On receiving the usual notice of the Secretary's first decision the local officers complied therewith by canceling the entry on their records. Fisher, who knew of the entry and the contest, then presented an application to *317 enter the land as a homestead. The application, while disclosing that he was a minor and unmarried, asserted in a general way that he was the head of a family, and therefore a qualified applicant, by reason of having adopted a minor child.[1] The local officers called for a further showing respecting the asserted adoption and for the time being withheld action on the application. Before a further showing was made the Secretary of the Interior, who was being asked to reconsider his first decision, ordered a suspension of all action under that decision;[2] and of this Fisher was advised by the local officers. Subsequently Fisher produced a court order purporting to show his adoption of a younger brother eighteen days after his homestead application was presented, but, by reason of the Secretary's suspending order, no further action was had on the application until after the Secretary's last decision, when the application was rejected. During the continuance of the suspending order, and without the consent of Rule, Fisher went on the land, erected improvements and attempted to establish a residence there.

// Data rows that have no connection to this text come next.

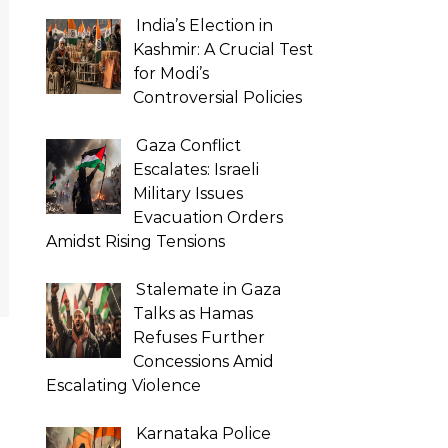
India’s Election in
Kashmir: A Crucial Test
for Modi’s
Controversial Policies
Gaza Conflict
Escalates: Israeli
Military Issues
Evacuation Orders
Amidst Rising Tensions
Stalemate in Gaza
Talks as Hamas
Refuses Further
Concessions Amid
Escalating Violence
Karnataka Police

In no admissible view of these facts can this suit be sustained. Even if under a right construction of the homestead law Rule was not entitled to the patent — which we do not at all intimate — Fisher is not in a position to take advantage of the error. He cannot be heard to complain on behalf of the United States; and he has no such personal interest in the land as entitles him to complain on his own account. He acquired no right *318 by his homestead application. It never was allowed; nor could it reasonably have been allowed. As originally presented it did not sufficiently show that he was a qualified applicant, and his additional showing — whatever else might be thought of it — came after the suspending order had superseded the cancellation of the Rule entry and become an obstacle to the initiation of any adverse claim. Neither did he acquire any right by his attempted settlement after that order was made. The order was no less effective against that mode of initiating a claim than against the other. Its purpose was to preserve the status quo pending final action on the Rule entry. A settlement in opposition to such an order is nothing short of a trespass and confers no right under the public land laws. Lyle v. Patterson, 228 U.S. 211, 216.

It is a familiar rule that to succeed in such a suit the plaintiff "must show a better right to the land than the patentee, such as in law should have been respected by the officers of the Land Department, and being respected, would have given him the patent. It is not sufficient to show that the patentee ought not to have received the patent." Sparks v. Pierce, 115 U.S. 408, 413; Smelting Co. v. Kemp, 104 U.S. 636, 647; Bohall v. Dilla, 114 U.S. 47, 50; Lee v. Johnson, 116 U.S. 48, 50; Duluth & Iron Range R.R. Co. v. Roy, 173 U.S. 587, 590; Johnson v. Riddle, 240 U.S. 467, 481; Anicker v. Gunsburg, 246 U.S. 110, 117.

Decree affirmed.

NOTES

[1] There was no statement respecting the time, place or mode of adoption or the identity of the child. In Nebraska adoption seems to be controlled by statute, Kofka v. Rosicky, 41 Nebraska, 328, 342; and the statute apparently provides that only adults may adopt. Rev. Stats. 1913, § 1615.

[2] A second suspending order was made by the Secretary at a time when Rule was resorting to judicial proceedings in the District of Columbia.